O especialista acrescentou que a faixa dos 11 aos 14 anos exige atenção especial por coincidir com transformações físicas, emocionais e sociais dos estudantes. Para Proto, é preciso superar a visão de que essa fase é marcada por desinteresse e estruturar escolas mais alinhadas aos anseios dos jovens, ampliando a jornada diária e o engajamento.
Cenário nas redes públicas e nos estados
No âmbito do ensino público, a pontuação das séries iniciais do fundamental cresceu de 5,7 para 6,1 em 2025. Na segunda etapa do fundamental, a média pública subiu de 4,7 para 5, e no ensino médio passou de 4,1 para 4,3 no mesmo intervalo.
A evolução nas séries iniciais do fundamental foi generalizada, com todas as unidades federativas e o Distrito Federal apresentando notas superiores em 2025 na comparação com 2023. As maiores pontuações foram obtidas pelo Paraná, com 6,9, seguido pelo Ceará, com 6,8, e pelo grupo formado por Espírito Santo, Minas Gerais e Goiás, todos com 6,4.
Nas séries finais do fundamental, 24 estados registraram aumento em relação a 2023, liderados por Paraná (5,9), Ceará (5,7), Goiás (5,7), Minas Gerais (5,5) e Espírito Santo (5,4). No ensino médio, 23 unidades federativas evoluíram, enquanto o Distrito Federal figurou como a única localidade a apresentar queda. A liderança ficou com o Paraná (5,1), acompanhado por Piauí (5), Espírito Santo (4,9) e Goiás (4,8).
Evolução nos municípios e apoio pedagógico
A análise municipal mostrou uma redução drástica no número de cidades com pontuação abaixo de 5 nos anos iniciais. Em 2005, um total de 4.110 municípios registrava nota de até 4,9. Esse contingente diminuiu para 1.097 em 2023 e caiu para 442 localidades na avaliação de 2025.
A secretária de Educação Básica do MEC, Kátia Schweickardt, ressaltou que aproximadamente 70% das cidades que permanecem com nota inferior a 5 apresentaram evolução, embora em velocidade menor do que a projetada pelo Plano Nacional de Educação (PNE).

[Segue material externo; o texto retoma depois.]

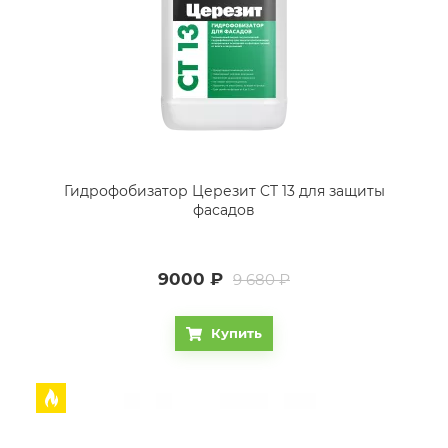
Гидрофобизатор Церезит CT 13 для защиты
фасадов
9000
₽
9 680 ₽
Купить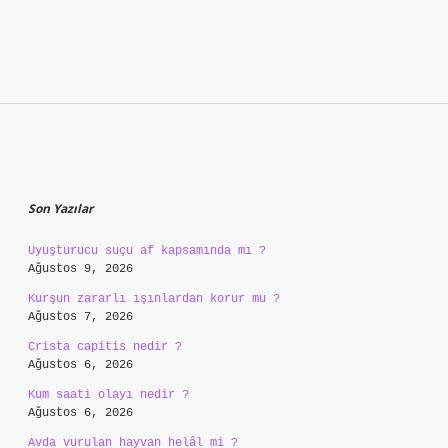
Sidebar
Son Yazılar
Uyuşturucu suçu af kapsamında mı ?
Ağustos 9, 2026
Kurşun zararlı ışınlardan korur mu ?
Ağustos 7, 2026
Crista capitis nedir ?
Ağustos 6, 2026
Kum saati olayı nedir ?
Ağustos 6, 2026
Avda vurulan hayvan helâl mi ?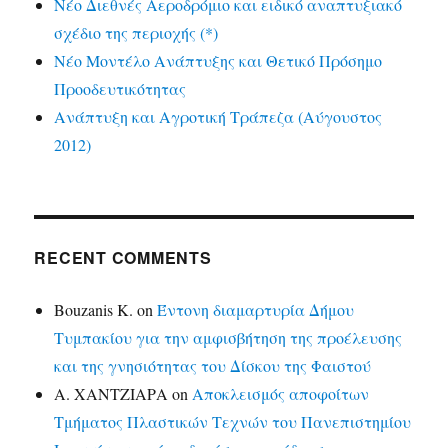
Νέο Διεθνές Αεροδρόμιο και ειδικό αναπτυξιακό
σχέδιο της περιοχής (*)
Νέο Μοντέλο Ανάπτυξης και Θετικό Πρόσημο
Προοδευτικότητας
Ανάπτυξη και Αγροτική Τράπεζα (Αύγουστος
2012)
RECENT COMMENTS
Bouzanis K.
on
Έντονη διαμαρτυρία Δήμου
Τυμπακίου για την αμφισβήτηση της προέλευσης
και της γνησιότητας του Δίσκου της Φαιστού
Α. ΧΑΝΤΖΙΑΡΑ
on
Αποκλεισμός αποφοίτων
Τμήματος Πλαστικών Τεχνών του Πανεπιστημίου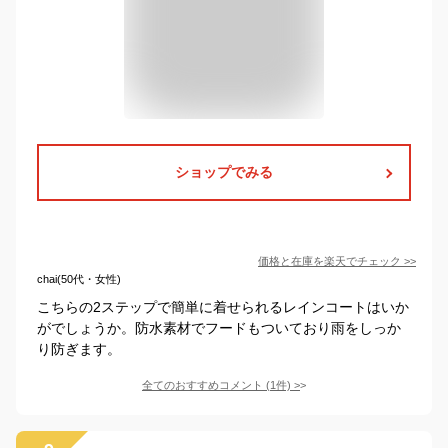
ショップでみる
価格と在庫を
楽天
でチェック
>>
chai(50代・女性)
こちらの2ステップで簡単に着せられるレインコートはいか
がでしょうか。防水素材でフードもついており雨をしっか
り防ぎます。
全てのおすすめコメント
(
1
件)
>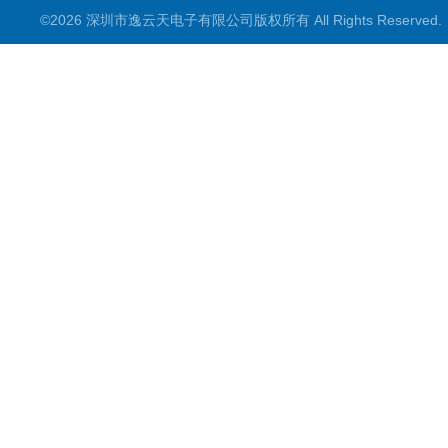
©2026 深圳市逸云天电子有限公司版权所有 All Rights Reserve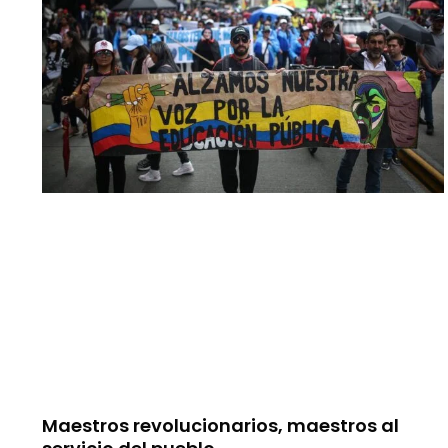
Maestros revolucionarios, maestros al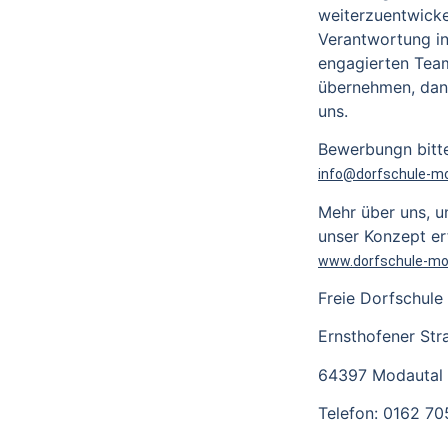
weiterzuentwick
Verantwortung i
engagierten Tea
übernehmen, dan
uns.
Bewerbungn bitte
info@dorfschule-mo
Mehr über uns, u
unser Konzept er
www.dorfschule-mo
Freie Dorfschule
Ernsthofener Str
64397 Modautal
Telefon: 0162 7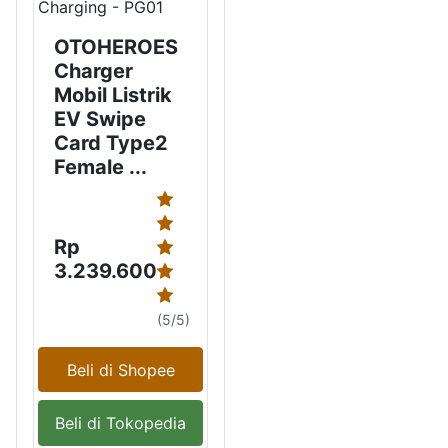
OTOHEROES
Charger
Mobil Listrik
EV Swipe
Card Type2
Female ...
Rp
3.239.600
(5/5)
Beli di Shopee
Beli di Tokopedia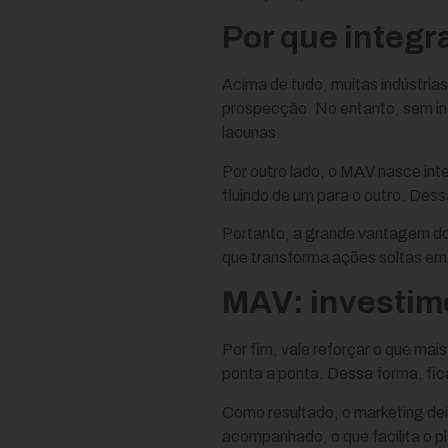
Por que integr
Acima de tudo, muitas indústria
prospecção. No entanto, sem in
lacunas.
Por outro lado, o MAV nasce in
fluindo de um para o outro. Des
Portanto, a grande vantagem do 
que transforma ações soltas em
MAV: investim
Por fim, vale reforçar o que mai
ponta a ponta. Dessa forma, fic
Como resultado, o marketing dei
acompanhado, o que facilita o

Essas redes municipais receberão acompanhamento técnico direto. A gestão federal prevê mobilizar mais de 9 mil articuladores que já trabalham em regime de colaboração para auxiliar estados e municípios na elaboração de um autodiagnóstico e na análise detalhada das dificuldades locais.
Planejamento do próximo ciclo de avaliação
O Instituto Nacional de Estudos e Pesquisas Educacionais Anísio Teixeira (Inep), responsável pela consolidação dos dados, aguardava a sanção do novo Plano Nacional de Educação (2026–2036), ocorrida em abril, para estruturar as metas da edição de 2027.
O presidente do Inep, Manuel Palacios, informou que a proposta para o ciclo vindouro será apresentada no mês de outubro. A liderança do MEC adiantou que o foco principal das próximas metas estará na melhoria do aprendizado e na garantia de equidade.
O levantamento do Ideb abrangeu o desempenho de 14,5 milhões de alunos na fase inicial do ensino fundamental, 11,2 milhões na etapa final do fundamental e 7,3 milhões de estudantes matriculados no ensino médio. Com informações da Agência Brasil.